INSTRUCTIONS FOR THE TASK: Copy verbatim the block of lines in the entries below whose first line contains "has height=1154, width=1024." and whose last line contains "Find the location". Leave out all other lines.

SUPPLIED DATA:

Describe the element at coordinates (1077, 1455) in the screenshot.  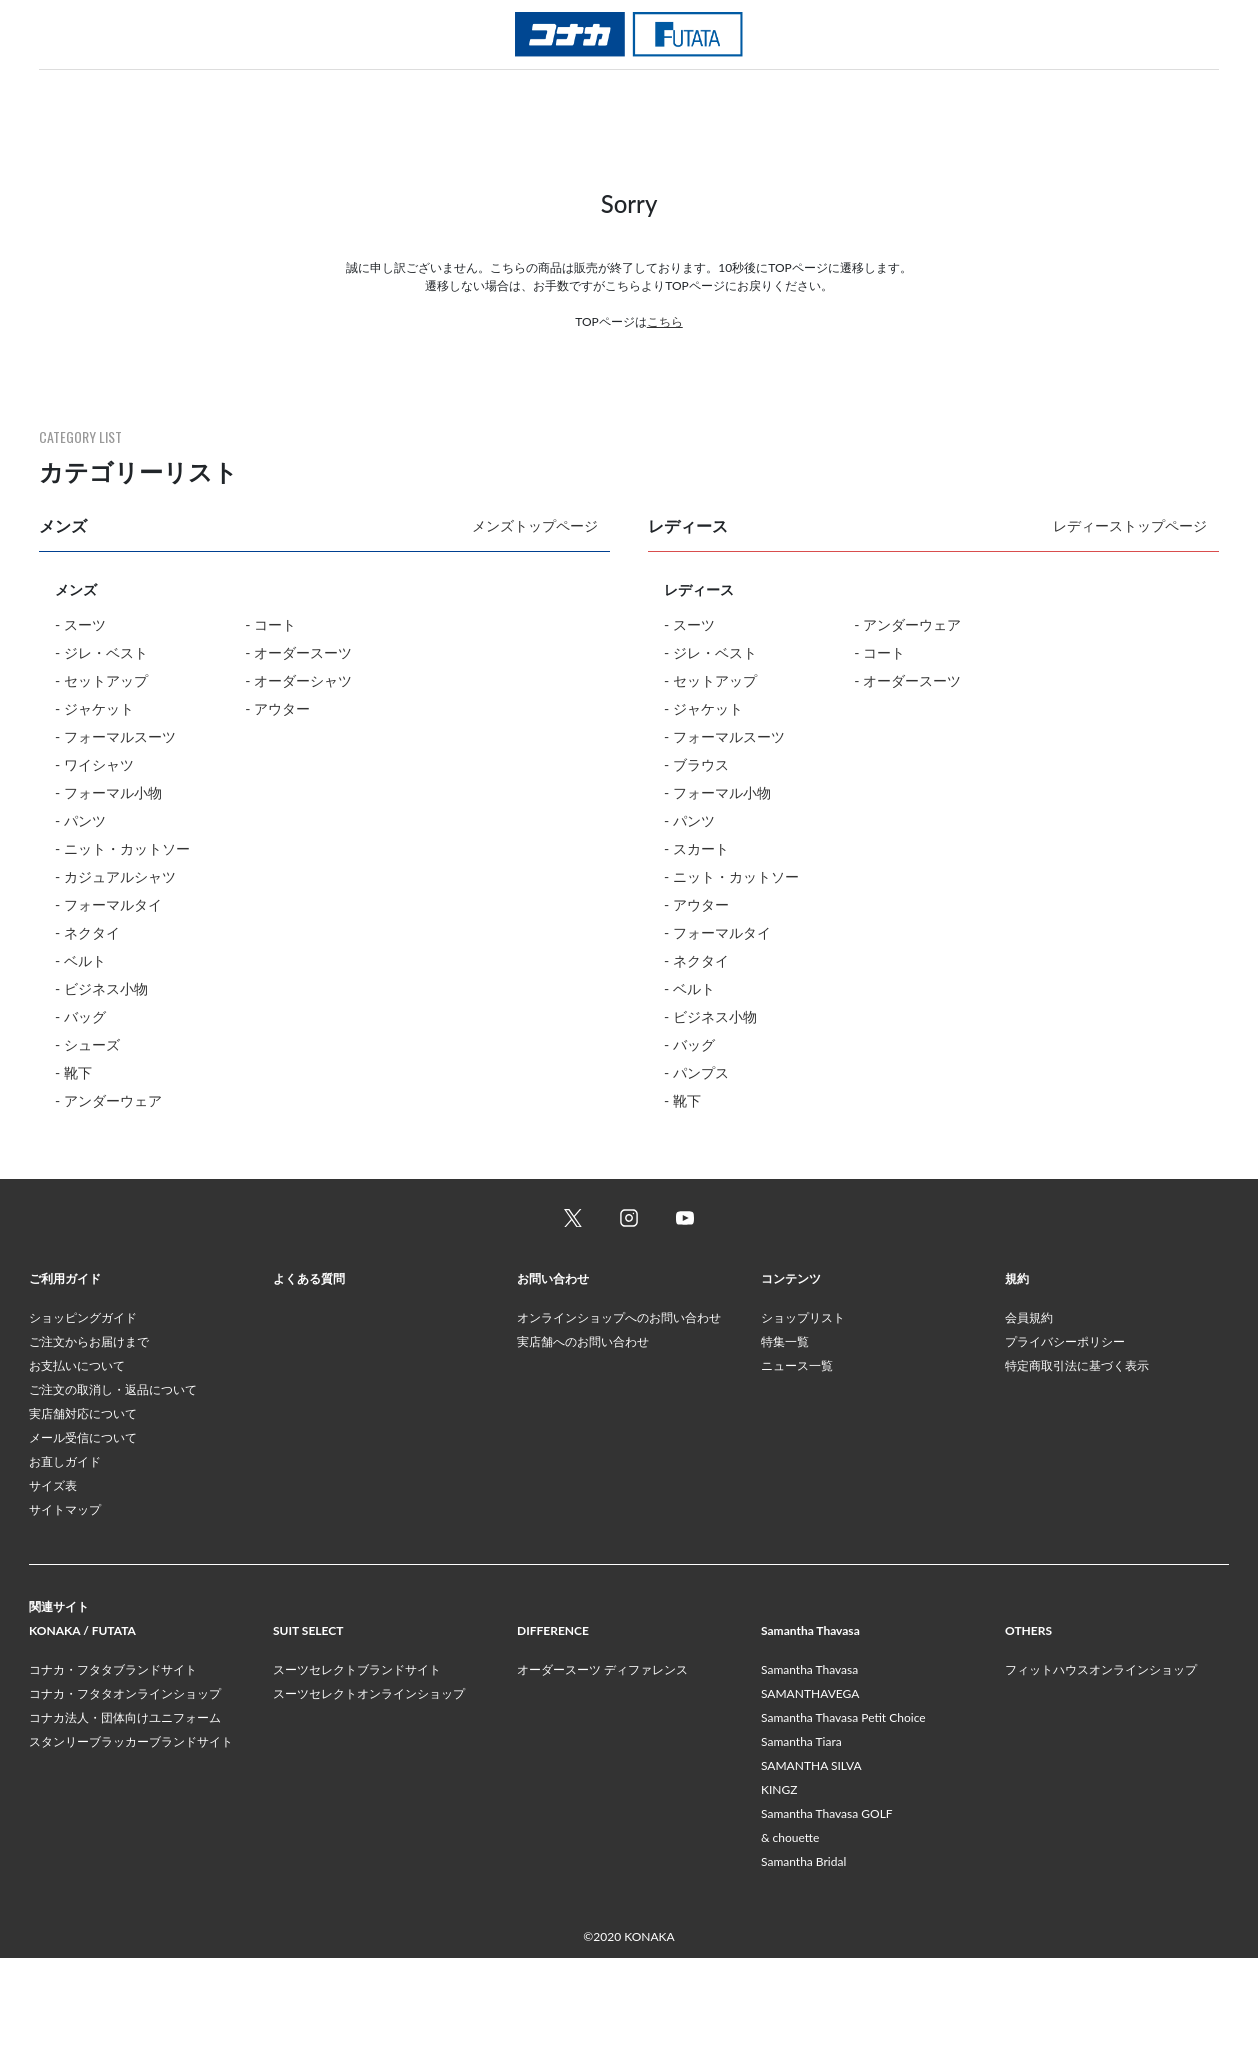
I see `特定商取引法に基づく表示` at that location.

...

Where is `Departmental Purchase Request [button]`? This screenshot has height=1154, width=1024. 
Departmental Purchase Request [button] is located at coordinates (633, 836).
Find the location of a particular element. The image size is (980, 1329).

WRITTEN ANSWER:
Where is `Departmental Purchase Request [button]`? This screenshot has height=1154, width=1024. 
Departmental Purchase Request [button] is located at coordinates (633, 836).
Find the location of a particular element. The image size is (980, 1329).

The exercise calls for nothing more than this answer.